Da alle Kabel parallel verlegt wurden, erschwert das so einiges, aber wir haben nun eine Ader vom Kontakt mit einer Ader in einem anderen Kabel getauscht. Danach lösten wir mehrere Schaltvorgänge aus und das Schütz fällt wie gewünscht ab. Eine erneute Strommessung ergab ca. 1,8mA und die Spannung lag mit ca. 5V an.
Jetzt muss es sich in der Praxis beweisen... Kann in ein paar Tagen mehr davon berichten!

Gruß,
poppycock


>> Edit: Der Leitungsquerschnitt beträgt 2,5mm² und es handelt sich um ein kleines Hilfsschütz mit vier Schließern.


----------



## Solaris (10 März 2009)

poppycock schrieb:


> Hallo liebe SPSler-Gemeinde,
> 
> ...
> Die Spannung hat sich demnach wohl über das Messgerät entladen.
> poppycock


Was ist das bitte für ein Meßgerät, ein Amperemeter?



poppycock schrieb:


> Jetzt können wieder ein paar Schaltspiele durchgeführt werden, bis das Schütz erneut erregt bleibt.
> poppycock


Das hört sich an wie klebende Kontakte.



poppycock schrieb:


> Weil die Kabel ungeschirmt sind, verhalten die sich garantiert wie Kondensatoren und speichern Energie (Ladung)...
> poppycock


Was ist das für eine Physik?



poppycock schrieb:


> Würde ein RC-Glied, das parallel zur Schützspule angeschlossen wird, das Problem beheben (es handelt sich hierbei um 230V Wechselspannung)?
> poppycock


Warum probierst Du das nicht einfach aus?



poppycock schrieb:


> Wenn ja, dann habe ich gehört, dass man das RC-Glied dimensionieren muss. Wie geht man da vor?
> poppycock


Tip: laß das Meßgerät dran!!*ROFL*


----------



## JesperMP (10 März 2009)

Larry Laffer schrieb:


> Ist eine Kontakt festgebrannt, dann schaltet er auch bei abgefallenem "Schütz" voll durch - nicht jedoch ein bißchen sodaß an der Schützspule noch 70V zu messen sind ...

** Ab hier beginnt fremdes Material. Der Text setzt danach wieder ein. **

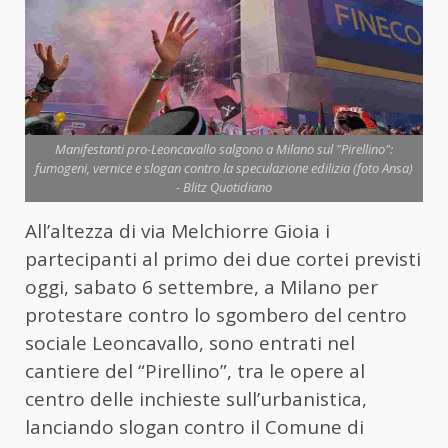
Manifestanti pro-Leoncavallo salgono a Milano sul "Pirellino":
fumogeni, vernice e slogan contro la speculazione edilizia (foto Ansa)
- Blitz Quotidiano
All’altezza di via Melchiorre Gioia i
partecipanti al primo dei due cortei previsti
oggi, sabato 6 settembre, a Milano per
protestare contro lo sgombero del centro
sociale Leoncavallo, sono entrati nel
cantiere del “Pirellino”, tra le opere al
centro delle inchieste sull’urbanistica,
lanciando slogan contro il Comune di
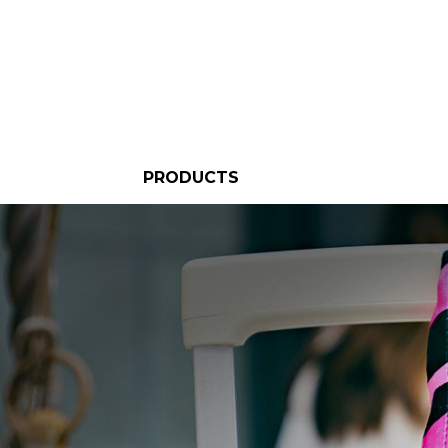
PRODUCTS
BASIC（S size）
LARGE（M size）
LARGE SHORT
WATER
MESSENGER HIP（L
MESSENGER（XL
WINDOW
KIDS
SPECIAL MODEL
訳あり
OTHER ITEMS
BLACK PRO
GLAY
MESSENGER
MESSENGER
BELT
RESISTANT（M
size）
size）
size）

'Gut' festschweissen sieht man wenn die Kontakte auf ein Kurzschluss schaltet.
Wenn ich es richtig verstanden hast, dann schaltet ein 'normalen' Relaiskontakt ein Schütz, ohne das es der üblige RC-Glied gibt. Über die Dauer wird der Kontakt langsahm verbrannt, und kann 'kleben' bleiben. Das kleben gibt ein schlechte Verbindung das die 70V erklären kann. In den Fall wird relativ viel Energie in Relaiskontakt abgegeben. Es wird also schnell ganz warm.


----------



## rostiger Nagel (10 März 2009)

...jetzt mal etwas anderes, dein Schütz ist nicht rein zufällig neu und von der Fa "Moeller".....?


----------



## poppycock (10 März 2009)

Hallo,

um mal eines klarzustellen, das Schütz bleibt *NICHT kleben*.
Unter "kleben bleiben" verstehe ich, wenn die *Spule komplett von der Spannung getrennt* _(keine Spannung, kein Strom)_ wird, die Kontakte festgebrannt sind  und das Schütz dadurch nicht abfällt.
Relais/Schütze haben doch einen min. Haltestrom bzw. Haltespannung, und da noch ein Strom fließt (woher auch immer) und Spannung anliegt, sind die Werte noch so groß, dass es für eine Selbsthaltung des Schützes reicht?!
Lässt man das Schütz für längere Zeit durch diese "Selbsthaltung" erregt, müsste sich langsam die Energie abbauen, bis das Schütz von alleine abfällt. Testen kann man das nicht gut, da die Anlage ständig benutzt wird. Geht also nur bei Stillstand.

@Solaris:
Theorie beschreibt immer sehr nett, wie etwas zu funktionieren hat, aber in der Praxis sieht vieles total anders aus! Die Leute, die nur die Schulbank gedrückt haben, verstehen dann die Welt nicht mehr, wenn sich die Theorie mit der Praxis nicht deckt! 

@JesperMP:
Ja, du hast das soweit richtig verstanden. Der Relaiskontakt am Auswertgerät ist auf einen Stecker geführt. Wenn ich diesen Stecker abziehe, dann bleibt das Schütz im Extremfall auch erregt, obwohl es abfallen sollte.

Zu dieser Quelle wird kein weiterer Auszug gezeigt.